This is aiming to build a chess engine that plays like a human. To do this, we train a neural network on millions of games played on Lichess. The network predicts the move probabilities for all theoretically possible moves.
- The algorithm learns sensible moves, and almost always plays legal moves
- Accuracy is 45%: In other words, 45% of the time, the algorithm correctly predicts the move played by the human player.
- Frontend to see the move probabilities: See code or the live app
Input: All lichess games from 2017-04 (11M games, 25 GB pgn) Output: Move prediction for all possible 1968 moves.

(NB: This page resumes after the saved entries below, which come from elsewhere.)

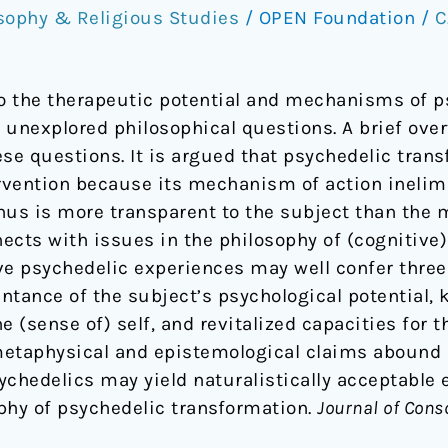
sophy & Religious Studies
/
OPEN Foundation
/
C
to the therapeutic potential and mechanisms of p
y unexplored philosophical questions. A brief ove
se questions. It is argued that psychedelic trans
rvention because its mechanism of action inelim
hus is more transparent to the subject than the
cts with issues in the philosophy of (cognitive) s
ve psychedelic experiences may well confer three
ntance of the subject’s psychological potential,
e (sense of) self, and revitalized capacities for 
etaphysical and epistemological claims abound in
sychedelics may yield naturalistically acceptable 
ophy of psychedelic transformation.
Journal of Cons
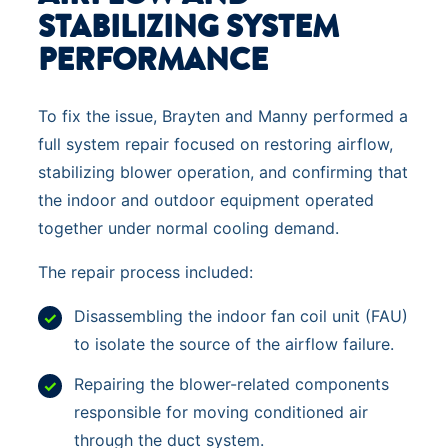
STABILIZING SYSTEM
PERFORMANCE
To fix the issue, Brayten and Manny performed a
full system repair focused on restoring airflow,
stabilizing blower operation, and confirming that
the indoor and outdoor equipment operated
together under normal cooling demand.
The repair process included:
Disassembling the indoor fan coil unit (FAU)
to isolate the source of the airflow failure.
Repairing the blower-related components
responsible for moving conditioned air
through the duct system.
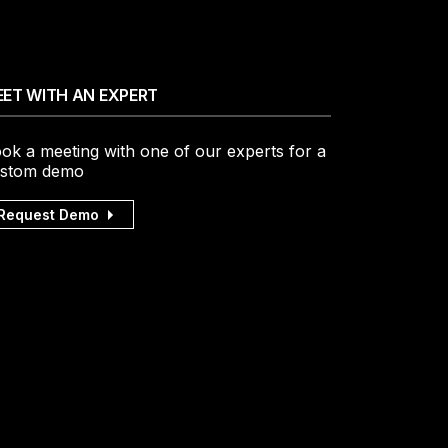
ET WITH AN EXPERT
ok a meeting with one of our experts for a
stom demo
Request Demo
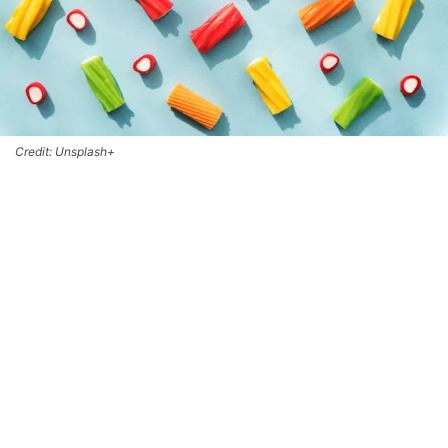
Credit: Unsplash+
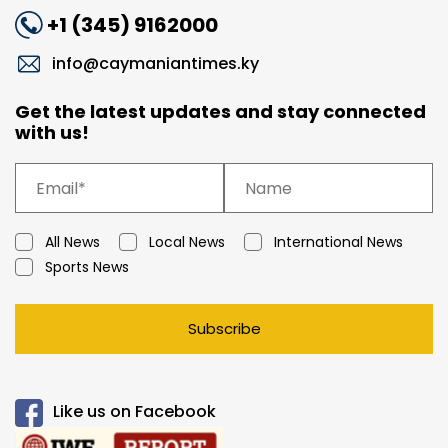
+1 (345) 9162000
info@caymaniantimes.ky
Get the latest updates and stay connected
with us!
All News
Local News
International News
Sports News
Subscribe
Like us on Facebook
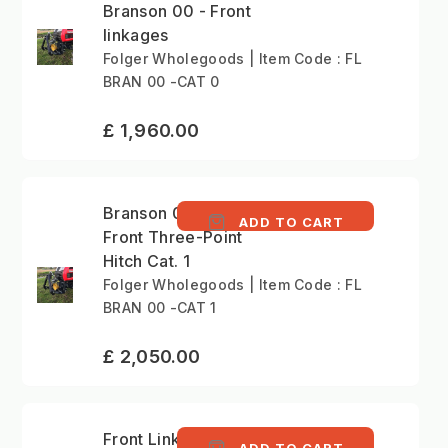
Branson 00 - Front
linkages
Folger Wholegoods | Item Code : FL
BRAN 00 -CAT 0
£ 1,960.00
Branson 00 series -
ADD TO CART
Front Three-Point
Hitch Cat. 1
Folger Wholegoods | Item Code : FL
BRAN 00 -CAT 1
£ 2,050.00
Front Linkage Kit
ADD TO CART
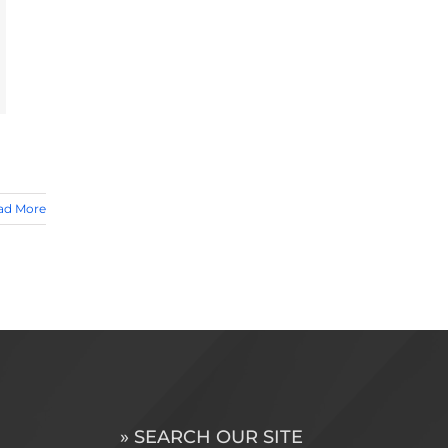
ad More
» SEARCH OUR SITE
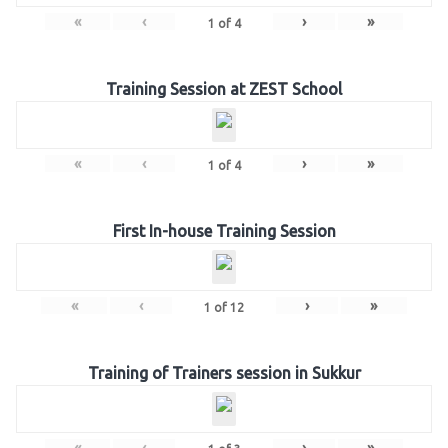
«
‹
›
»
1
of
4
Training Session at ZEST School
«
‹
›
»
1
of
4
First In-house Training Session
«
‹
›
»
1
of
12
Training of Trainers session in Sukkur
«
‹
›
»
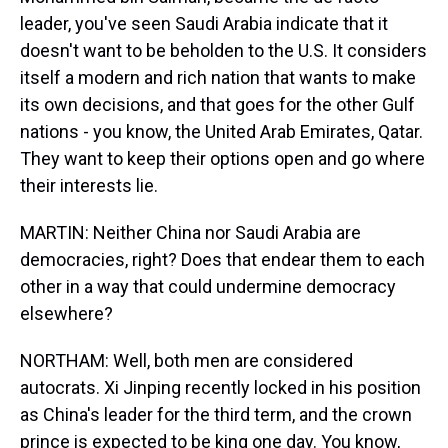
leader, you've seen Saudi Arabia indicate that it
doesn't want to be beholden to the U.S. It considers
itself a modern and rich nation that wants to make
its own decisions, and that goes for the other Gulf
nations - you know, the United Arab Emirates, Qatar.
They want to keep their options open and go where
their interests lie.
MARTIN: Neither China nor Saudi Arabia are
democracies, right? Does that endear them to each
other in a way that could undermine democracy
elsewhere?
NORTHAM: Well, both men are considered
autocrats. Xi Jinping recently locked in his position
as China's leader for the third term, and the crown
prince is expected to be king one day. You know,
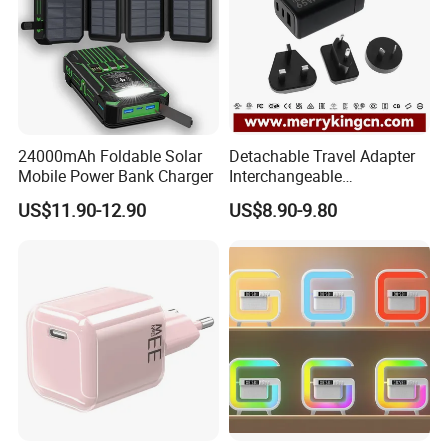
24000mAh Foldable Solar
Detachable Travel Adapter
Mobile Power Bank Charger
Interchangeable
International Adaptor Pd
US$11.90-12.90
US$8.90-9.80
Charger 65W GaN Pd
Adapter with USB-C USB-a
Quick Charger for Laptop
Tablet Mobile Phones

- Input: (Fen + Game data)
- Encode as (8,8,23)
- 200 layers
- 5 blocks of [Conv2D, BatchNorm, Activation]
- Flatten
- Dropout
- Softmax of 1968 (all possible moves)
The input features are:
- 10 pieces (5 for white, 5 for black)
- 4 castling states
- 1 en passant state
- 1 state for the color to move
- 2 for halfmoves
- 3 for the game time (total time, time left, increment)
- 2 for the rating
Training time: Roughly 5h on a GTX 1080.
I've tried a variety of architectures, this performs best so far.
Even though the algorithm plays moves that are positionally plausible, especially in quiet positions, the algorithm will still commit heavy blunders, for instance by hanging a mate in one move. This is not shocking: Comparable network architectures (e.g. Alpha or Leela Zero) require substantial computational time until they achieve grandmaster-level performance. The algorithm is under heavy development, and over the next months, we aim to evaluate a wide number of networks.
Feedback much appreciated!
- Play against a computer that feels more human-like
- Understand how human play changes as their playing strength increases
- Large number of improvements of network structure
- Resnet
- Using past game states
- Estimate model for win probability
- Provide human evaluations for commonly played openings
- Find positions where a human is likely to blunder
- Simulate the playing styles of various players, e.g. Capablanca vs Tal.